#BalanceforBetter is this year’s theme for International Women’s Day 2019 #IWD2019; meaning better the balance, better the world. The campaign calls for everyone, men and women to ‘build a gender balanced world where everyone has a part to play.’

This year’s theme; the future is exciting. Let’s build a gender-balanced world. Everyone has a part to play – all the time, everywhere. From grassroots activism to worldwide action, we are entering an exciting period of history where the world expects balance. We notice its absence and celebrate its presence. Balance drives a better working world. Let’s all help create a #BalanceforBetter.



“Balance is not a women’s issue, it is a business issue. The race is on for the gender balanced boardroom, a gender balanced government, gender balanced media coverage, a gender balance of employees, more gender balance in wealth, sports coverage etc. Gender balance is essential for economies and communities to thrive. There must be collective action and shared responsibility for driving a gender balanced world.”

Within our €4m Marie Curie innovative training research project PROTECTED (protection against endocrine disruptors), I believe we are helping to achieve that balance. Nine out of our fifteen strong team of early stage researchers are female. At first that might appear to be an imbalance in their favour but that’s genuinely not the case.

In our search to create a new generation of creative, entrepreneurial and innovative scientific early stage researchers, this group was selected on individual merit. That nine happen to be female, a positive indicator that progress is being made in achieving #BalanceforBetter, with more women opting for careers in science, technology, engineering and maths (STEM) subjects.


It’s great to see women now being better represented among higher paid workers and excelling in fields traditionally regarded as male preserves. As our project develops, I’m proud to watch individuals flourish, like Vittoria Malia participating in Kjemi (Norwegian for chemistry) in a competition ‘to help people fall in love with science,’ at the University of Oslo.
Our Chiara Talia blog about the importance of communicating what we do and the health benefits of our scientific research to the wider public which she presented ‘Pechakucha’ (the art of concise presentation Tokyo-style) at a European Researcher night in Aberdeen.

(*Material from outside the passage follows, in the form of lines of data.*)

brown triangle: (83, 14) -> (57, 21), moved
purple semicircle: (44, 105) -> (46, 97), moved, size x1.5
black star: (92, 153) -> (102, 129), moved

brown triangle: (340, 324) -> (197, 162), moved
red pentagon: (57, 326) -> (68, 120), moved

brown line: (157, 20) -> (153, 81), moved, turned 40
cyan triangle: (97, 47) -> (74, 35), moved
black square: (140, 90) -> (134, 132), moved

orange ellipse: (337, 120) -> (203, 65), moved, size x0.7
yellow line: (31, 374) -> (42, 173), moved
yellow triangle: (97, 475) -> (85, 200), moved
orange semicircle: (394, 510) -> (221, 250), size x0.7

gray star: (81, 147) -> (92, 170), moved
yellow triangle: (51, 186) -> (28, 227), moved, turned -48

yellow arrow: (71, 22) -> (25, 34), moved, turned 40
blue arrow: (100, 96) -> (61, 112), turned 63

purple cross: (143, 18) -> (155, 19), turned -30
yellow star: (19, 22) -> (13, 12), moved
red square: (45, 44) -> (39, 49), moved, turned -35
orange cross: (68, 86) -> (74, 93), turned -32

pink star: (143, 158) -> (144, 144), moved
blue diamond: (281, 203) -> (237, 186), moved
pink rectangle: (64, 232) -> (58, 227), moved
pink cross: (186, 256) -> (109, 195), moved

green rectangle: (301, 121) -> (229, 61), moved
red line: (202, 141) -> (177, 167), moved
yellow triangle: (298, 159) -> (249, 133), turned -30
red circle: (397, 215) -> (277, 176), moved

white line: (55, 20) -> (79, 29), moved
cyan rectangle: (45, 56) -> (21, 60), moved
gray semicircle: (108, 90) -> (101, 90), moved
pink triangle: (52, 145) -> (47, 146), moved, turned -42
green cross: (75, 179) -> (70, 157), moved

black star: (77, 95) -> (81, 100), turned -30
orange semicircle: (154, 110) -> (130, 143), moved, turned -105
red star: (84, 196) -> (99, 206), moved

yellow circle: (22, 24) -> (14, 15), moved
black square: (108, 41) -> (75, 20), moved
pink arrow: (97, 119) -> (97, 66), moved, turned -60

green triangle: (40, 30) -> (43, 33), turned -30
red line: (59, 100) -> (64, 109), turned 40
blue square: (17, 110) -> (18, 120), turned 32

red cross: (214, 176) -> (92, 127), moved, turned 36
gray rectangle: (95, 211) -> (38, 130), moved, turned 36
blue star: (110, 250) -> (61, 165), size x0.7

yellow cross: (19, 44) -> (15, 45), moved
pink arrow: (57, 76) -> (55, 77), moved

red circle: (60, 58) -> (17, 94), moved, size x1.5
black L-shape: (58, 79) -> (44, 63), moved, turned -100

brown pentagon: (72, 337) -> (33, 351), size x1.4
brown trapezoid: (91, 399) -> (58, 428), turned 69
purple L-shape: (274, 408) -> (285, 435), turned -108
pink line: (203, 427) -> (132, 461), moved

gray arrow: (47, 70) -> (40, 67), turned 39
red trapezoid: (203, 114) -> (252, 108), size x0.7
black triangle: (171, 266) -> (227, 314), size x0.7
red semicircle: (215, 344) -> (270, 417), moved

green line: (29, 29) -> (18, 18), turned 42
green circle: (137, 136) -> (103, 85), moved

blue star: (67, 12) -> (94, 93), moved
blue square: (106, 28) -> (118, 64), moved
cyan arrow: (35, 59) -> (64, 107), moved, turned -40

All our ESRs, both male and female are making an important individual and collective contribution to the success of PROTECTED and that’s exactly how it should be.


As an international consortium, I believe PROTECTED in the round, is striking the right #BalanceforBetter with both genders playing an equal and valuable role in training to be the next generation.

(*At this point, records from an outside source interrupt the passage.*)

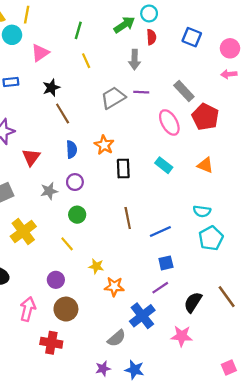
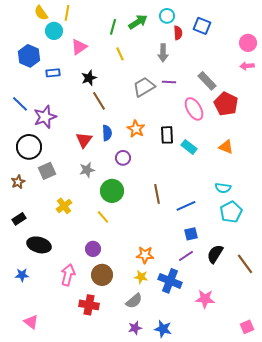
cyan circle: (149, 13) -> (167, 16), moved
green arrow: (124, 25) -> (138, 22), moved
blue square: (192, 37) -> (202, 26), moved
red triangle: (31, 157) -> (84, 140), moved
black rectangle: (123, 169) -> (167, 135), moved
purple circle: (75, 182) -> (123, 158), moved
green circle: (77, 215) -> (112, 191), size x1.5
yellow cross: (23, 231) -> (64, 206), size x0.7
yellow star: (96, 266) -> (141, 277), moved
black semicircle: (193, 302) -> (215, 254), moved
blue cross: (142, 316) -> (170, 281), turned -30
gray semicircle: (116, 338) -> (134, 301), moved

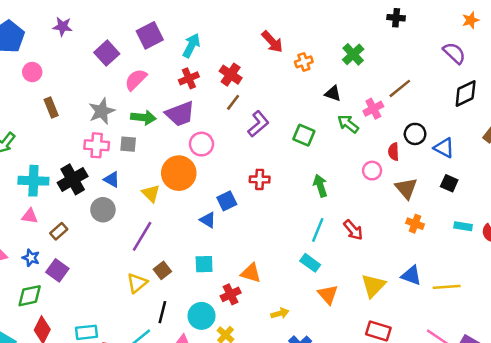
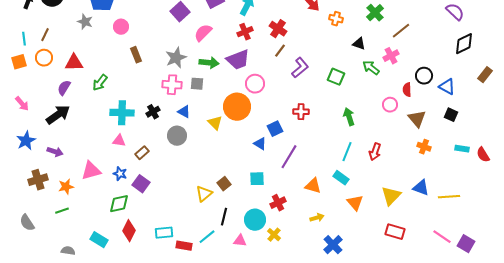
orange cross: (304, 62) -> (336, 19), turned 32
brown line: (400, 88) -> (401, 31), moved
black cross: (73, 179) -> (153, 112), size x0.6
red arrow: (353, 230) -> (375, 152), turned 60
purple line: (142, 236) -> (289, 157), moved
orange triangle: (251, 273) -> (313, 186), moved

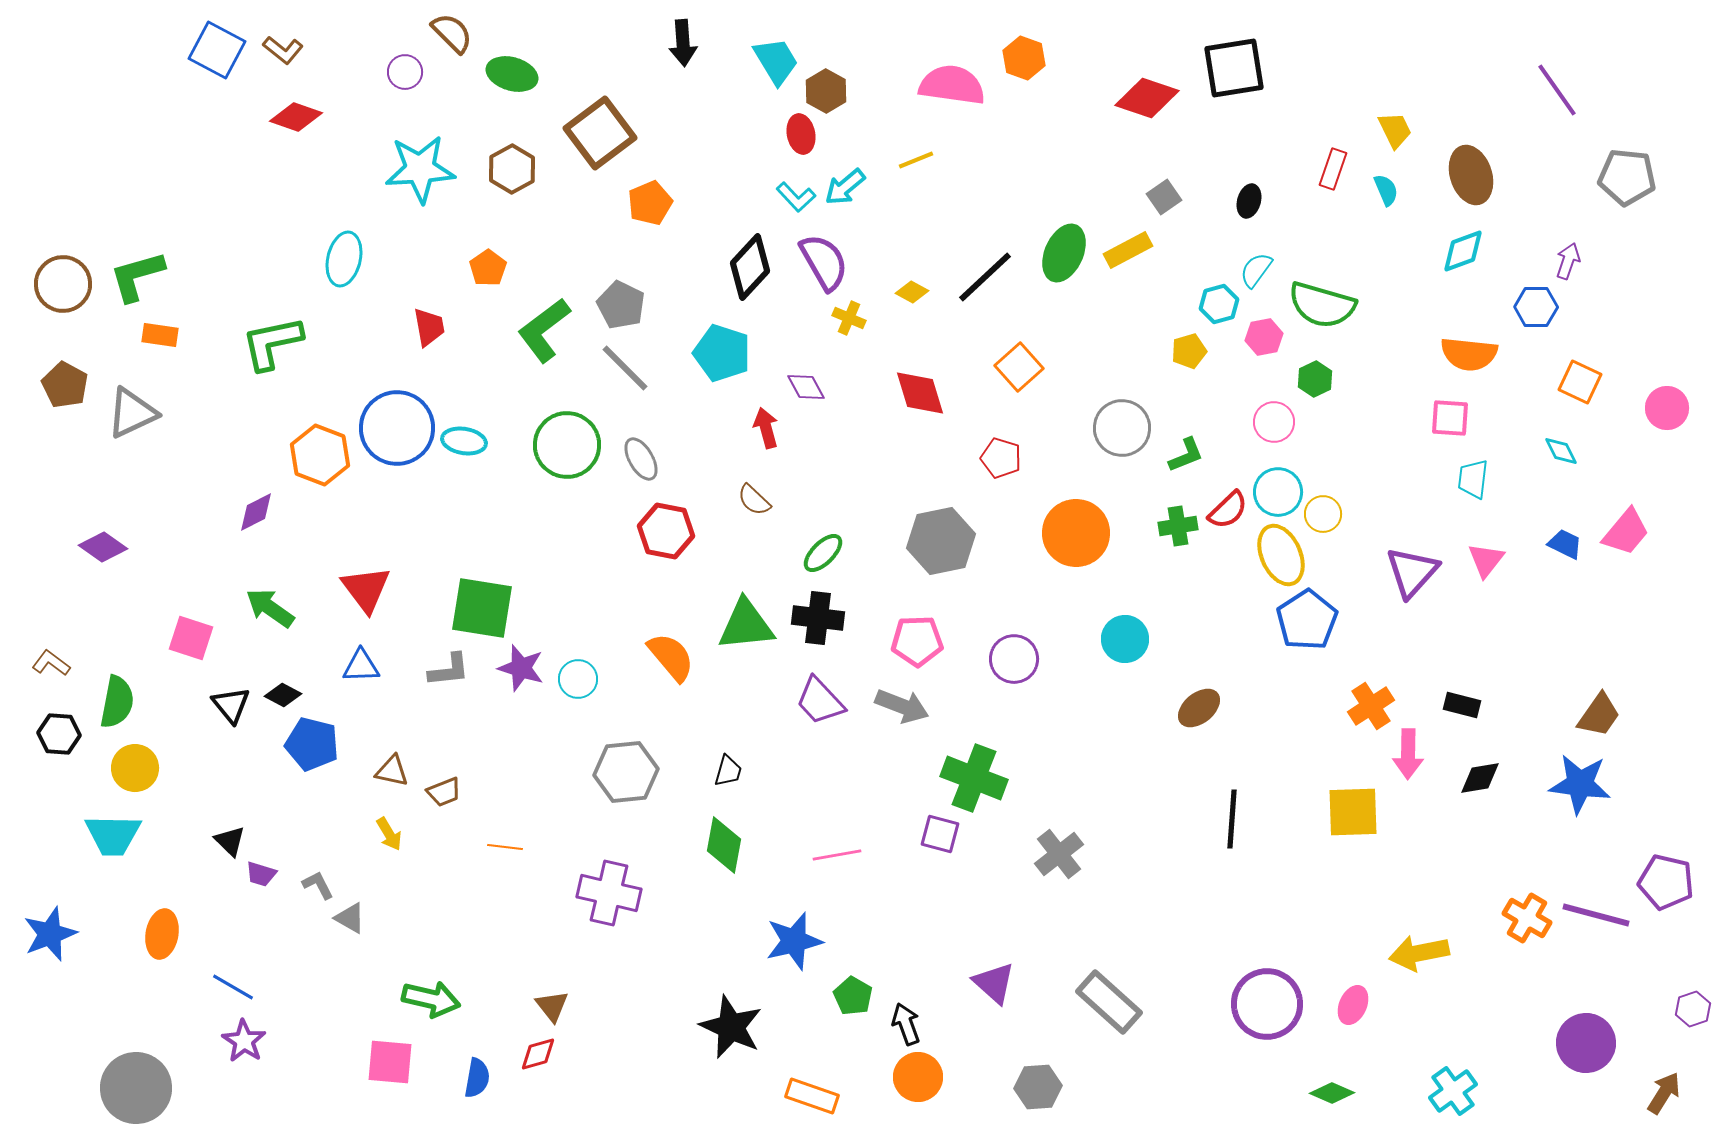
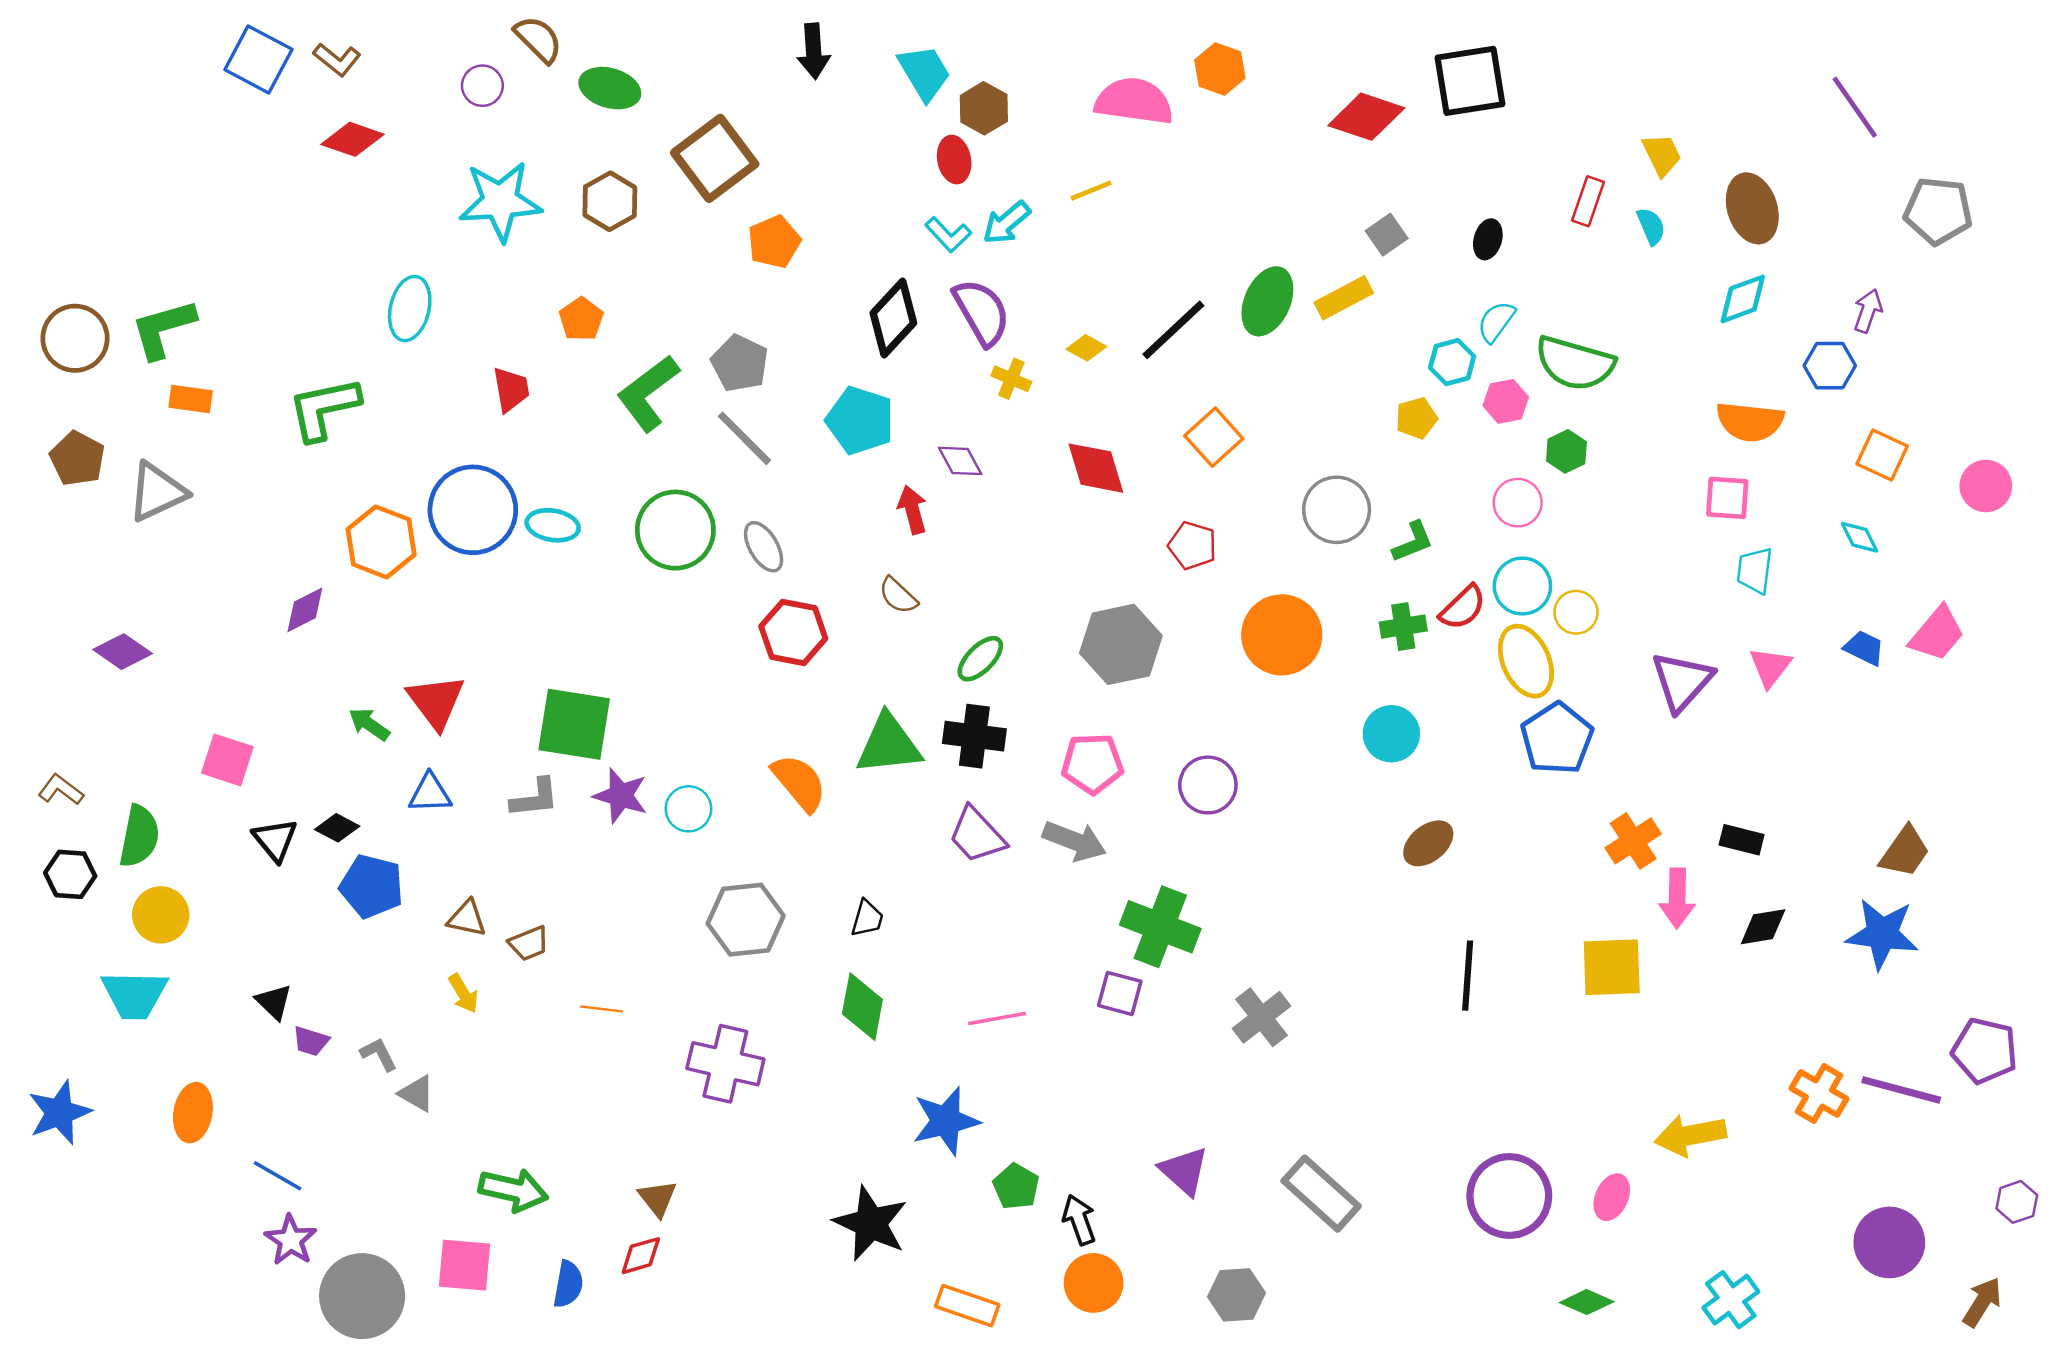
green arrow: (270, 608) -> (369, 724), moved, size x0.7
cyan circle: (1125, 639) -> (1391, 734), moved
gray circle: (136, 1088) -> (362, 1296), moved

It’s our collective responsibility to provide them with the multi-disciplinary skills needed in the emerging field of ED’s and their mixtures to curtail the epidemic in endocrine related impacts and non-discriminatory diseases such as cancer, obesity, diabetes and infertility.

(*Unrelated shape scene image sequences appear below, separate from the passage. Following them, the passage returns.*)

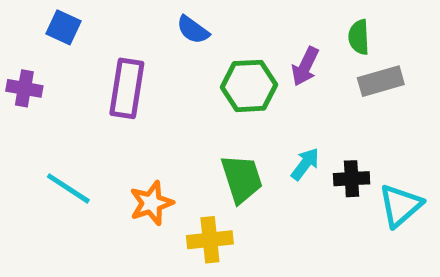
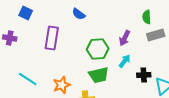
purple arrow: (305, 66) -> (125, 38), moved
green hexagon: (249, 86) -> (98, 49), moved
cyan arrow: (305, 164) -> (125, 61), moved
green trapezoid: (242, 179) -> (99, 75), turned 95

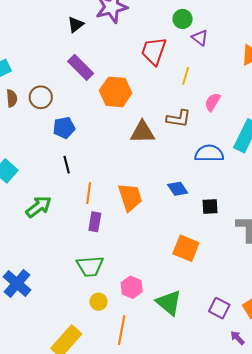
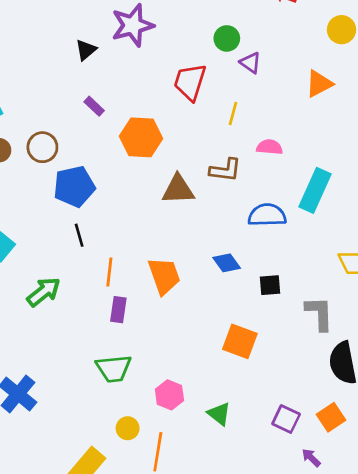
purple rectangle: (81, 67) -> (94, 106), size x0.6
pink semicircle: (213, 102) -> (270, 147), turned 66
blue pentagon: (64, 128) -> (74, 187), size x1.4
yellow circle: (99, 302) -> (128, 428), moved
green triangle: (169, 303) -> (219, 414), size x0.7

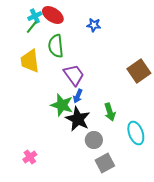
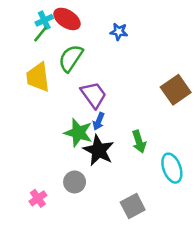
green semicircle: (56, 46) -> (71, 58), turned 40
gray circle: (94, 140) -> (75, 182), moved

In total our project involves 13 organisations across nine countries. Among that talent, we are lucky to have eminent scientists such as Professor Merete Eggesbo the National Institute of Public Health Oslo, Professor Paul Fowler from the University of Aberdeen, Professor Erik Ropstad from the Norwegian Univesity of Life Sciences, Dr Isabelle Oswald from the National Institute of Agricultural Research Toulouse, Dr Gudrun Kausel from the University Austral of Chile, Dr Gunnar Eriksen from the Norwegian Veterinary Institute, Dr Marc Muller and Professor Marie-Louise Scippo from the University of Liege, Dr Bart Van der Burg from Biodetection Systems Ltd Amsterdam and Dr Rafael Gozalbes from ProtoQSAR Valencia to mentor and support the ESRs helping them to develop the innovative analysis capabilities required for the risk assessment and communication of the impact of ED’s and their mixtures on health and the environment.

We’ve also been supported by world leading expert Professor Juliette Legler from Utrecht University who, last year gave a special guest lecture at QUB’s prestigious Institute for Global Food Security on whether the increasing use of and exposure to environmental chemicals such as plastics, pesticides, personal care products, household and other consumer goods could be linked to obesity and diabetes epidemics.

What better role models to deliver #Balanceforbetter, than these?